Selain dikenal sebagai musuh jantung dan paru-paru, memang demikian asbut itu juga dapat menyerang epidermis, mendukung kekeringan, kemerahan, gatal dan mengelupas. Tidak hanya itu, paparan jangka panjangpolusi udara silam penuaan kulit terlebih dahulu dari wajah, seperti yang ditunjukkan oleh para ahli di kongres Rumah Sakit dermatologis (Adoi).

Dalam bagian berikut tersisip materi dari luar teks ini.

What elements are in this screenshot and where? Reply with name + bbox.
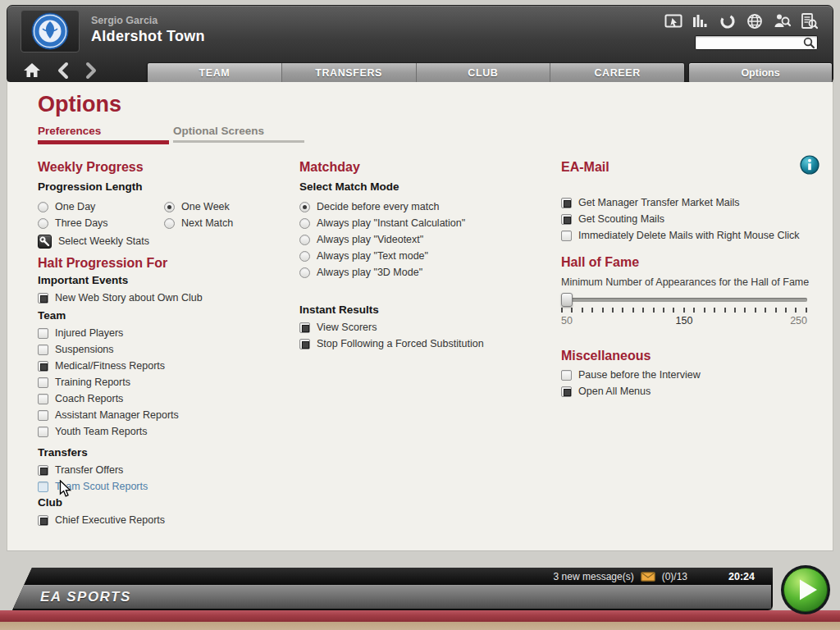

«Kulit adalah organ yang bersentuhan dengan lingkungan eksternal, pertahanan pertama tubuh. Jika kita bergerak
dalam kabut asap, dermatitis iritasi berkembang biak di area yang terpapar dan situasinya menjadi sangat sulit bagi mereka yang sudah memiliki kulit yang rapuh atau berubah (misalnya karena dermatitis atopik atau seboroik) »catatan Antonio Cristaudo, presiden Adoi. Berita baiknya adalah beberapa perubahan sederhana dapat membantu membatasi kerusakan, terutama di saat-saat seperti ini ketika banyak kota di Italia "mati lemas" karena kualitas udara yang buruk.

Saran ahli pertama adalah resor krim emolien atau pelembab yang melindungi kulit, meningkatkan keadaan penghalang kulit. "Momen dari pembersihan, yang harus halus dan tidak pernah agresif, mampu menghilangkan puing-puing dan jejak yang ditinggalkan oleh polusi, tanpa mengubah lapisan kulit »ahli memperingatkan. dan Waspadalah terhadap merokok: terkait dengan polusi debu mikro, itu memperkuat penuaan kulit. Satu lagi alasan untuk tutup dengan rokok.

Video: 10 FAKTA MENJIJIKAN DAN MENGAGETKAN TENTANG TUBUH MANUSIA!!! (Agustus 2019).